Маремьяна. О! оставь, пожалуй, прескучные свои нравоучении и говори их подьячим, купцам и таким шалунам, каков ты, а мне покажи это зеркало.
Щепетильник. Извольте, сударыня. Зеркало предорогое! стекло самое лучшее в свете! Кокетка тотчас увидит в нем все свои гнусные ужимки; притворница – все лукавство; многие женщины усмотрят в лицах больше коверканья, нежели приятности, больше похабства, нежели благочиния, и приметят в себе больше врожденной остроты, нежели здравого рассудка.
Полидор. Начал дурачиться. Ну, повирай, друг сердешной.
Нимфодора. Пусть его болтает. Проповеди его изрядное от бессонницы лекарство.
Щепетильник. Так не перебивайте же их, сударыни. Многие женщины увидят в это зеркало, что румяны и белилы, хотя их горшка по два в день тратят, не могут бесстыдства их загладить, и что…
Полидор. Для чего же ты одним женщинам делаешь описании, разве нас вовсе забыл?

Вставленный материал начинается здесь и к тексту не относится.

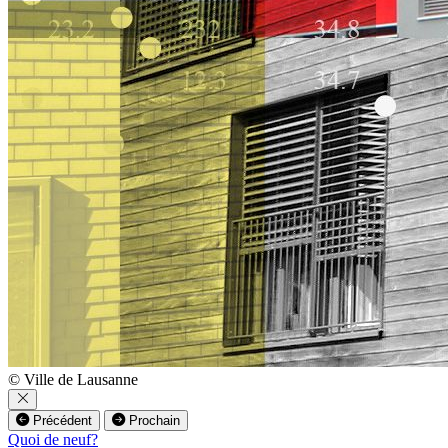
© Ville de Lausanne
Précédent
Prochain
Quoi de neuf?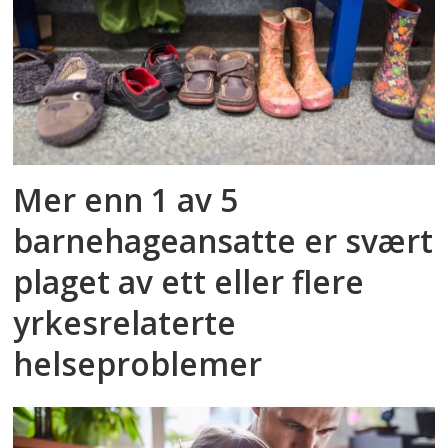
Mer enn 1 av 5
barnehageansatte er svært
plaget av ett eller flere
yrkesrelaterte
helseproblemer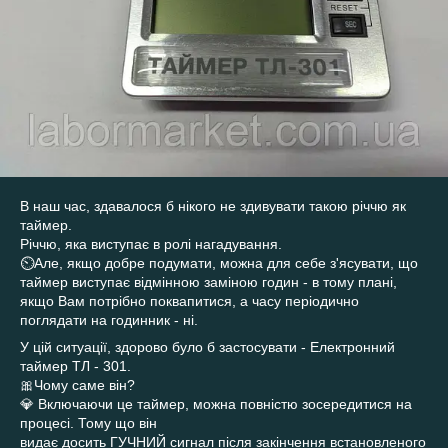
В наш час, здавалося б нікого не здивувати такою річчю як
таймер.
Річчю, яка виступає в ролі нагадування.
⏲️Але, якщо добре подумати, можна для себе з'ясувати, що
таймер виступає відмінною заміною годин - в тому плані,
якщо Вам потрібно поквапитися, а часу періодично
поглядати на годинник - ні.
У цій ситуації, здорово було б застосувати - Електронний
таймер ТЛ - 301.
🎀Чому саме він?
💎 Включаючи це таймер, можна повністю зосередитися на
процесі. Тому що він
видає досить ГУЧНИЙ сигнал після закінчення встановленого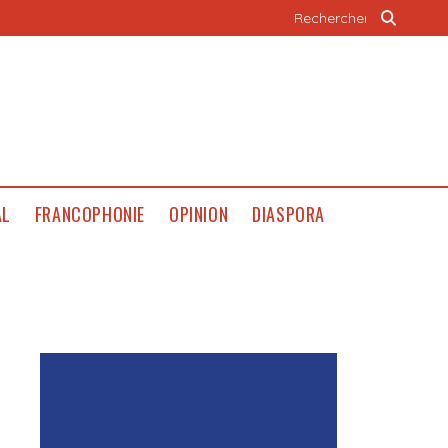
AL
FRANCOPHONIE
OPINION
DIASPORA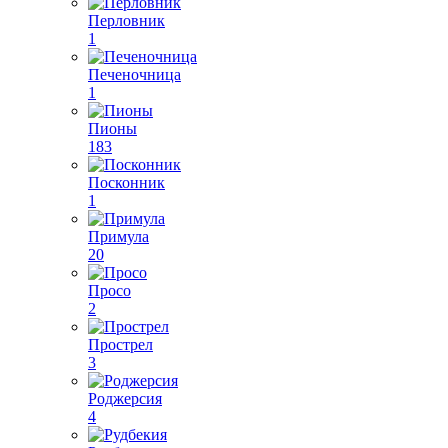
Перловник
1
Печеночница
1
Пионы
183
Посконник
1
Примула
20
Просо
2
Прострел
3
Роджерсия
4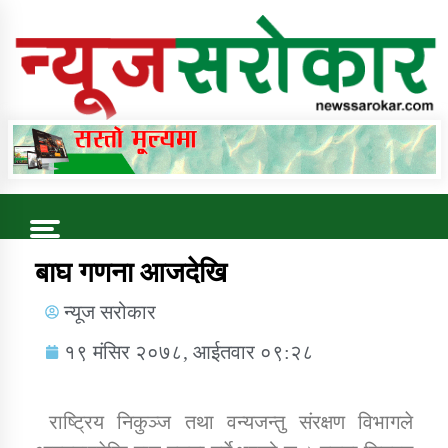
Online News Portal
Trending Now
बाघ गणना आजदेखि
न्यूज सरोकार
कुषि बिकास कार्यालय जुम्ला सुचना सन्देश
१९ मंसिर २०७८, आईतवार ०९:२८
राष्ट्रिय निकुञ्ज तथा वन्यजन्तु संरक्षण विभागले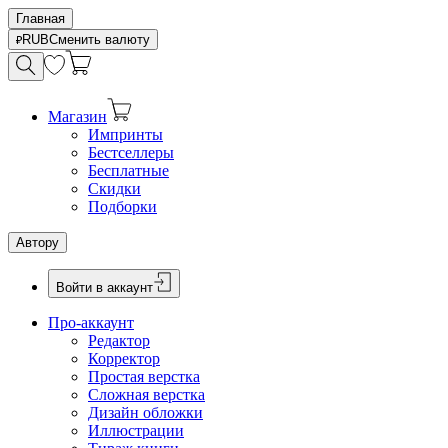
Главная
RUB
Сменить валюту
Магазин
Импринты
Бестселлеры
Бесплатные
Скидки
Подборки
Автору
Войти в аккаунт
Про-аккаунт
Редактор
Корректор
Простая верстка
Сложная верстка
Дизайн обложки
Иллюстрации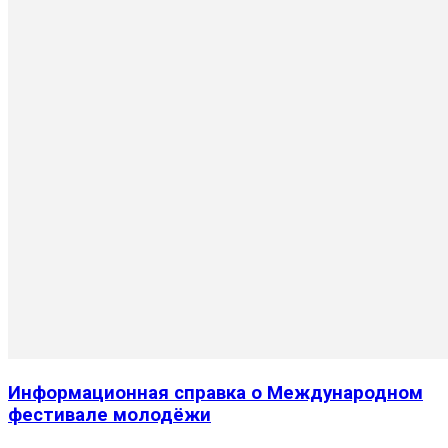
Информационная справка о Международном
фестивале молодёжи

Щепетильник. Тотчас, сударь, и ваша очередь придет. Ежели петиметр в него посмотрится, то в одну минуту с своим нарядом все свои шалости увидит, и увидит, что он достойно от степенных людей скотиною почитается. Многие люди, а особливо некоторые большие господа, не увидят тут ни своих великих заслуг, о которых они кричат ежеминутно, ни милостей, к бедным людям показанных; однако тому не зеркало виною. Многие из мнимо ученых найдут себя невежами, многие из остроумных – самыми грубиянами; но при всем том, зеркало предорогое и, самое редкое в свете.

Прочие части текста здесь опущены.